喫煙(ニコチン)による体重減少とインスリン抵抗性(高インスリン血症)

喫煙(ニコチン)による体重減少とインスリン抵抗性(高インスリン血症)

Nature Med. 4月号から。ノーマンのプレゼン。喫煙は体重を減少させる一方、インスリン抵抗性や高インスリン血症を発症しやくしている。本論文は、ニコチンが白色脂肪細胞のニコチン受容体を介して、AMPKα2を選択的に活性化し、MKP-1をリン酸化し、最終的にプロテアソームにより分解される。
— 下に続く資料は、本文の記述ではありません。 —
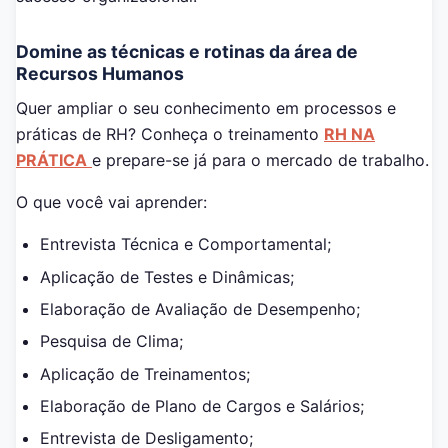
Domine as técnicas e rotinas da área de
Recursos Humanos
Quer ampliar o seu conhecimento em processos e
práticas de RH? Conheça o treinamento
RH NA
PRÁTICA
e prepare-se já para o mercado de trabalho.
O que você vai aprender:
Entrevista Técnica e Comportamental;
Aplicação de Testes e Dinâmicas;
Elaboração de Avaliação de Desempenho;
Pesquisa de Clima;
Aplicação de Treinamentos;
Elaboração de Plano de Cargos e Salários;
Entrevista de Desligamento;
ニコチンによりMKP-1が減少すると、通常抑えられていたp38MAPKとJNKの活性化され、それが、インスリンシグナルのIRS1のリン酸化を促し、IRS1の分解とPKBの阻害を引き起こすという。その結果、インスリンが引き起こす脂肪分解抑制が認められなくなり、脂肪が減少すると共に血液中遊離脂肪酸が増え、インスリン感受性組織でインスリン抵抗性を生じるという。ヒトのデータもクリアに出ており、この知見は間違いないと思う。ニコチン受容体AChRα7が白色脂肪細胞に存在する生理学的な意義は?AChRα7に対する作用がROSを介してAMPKα2を活性化するということは知られていたが、この受容体がROSを発生させるメカは?

 

いずれにせよ、喫煙はがんだけでなく糖尿病の発症にもつながり、また、ニコチン(ガム)もやせの目的に使用するのはまずいという話。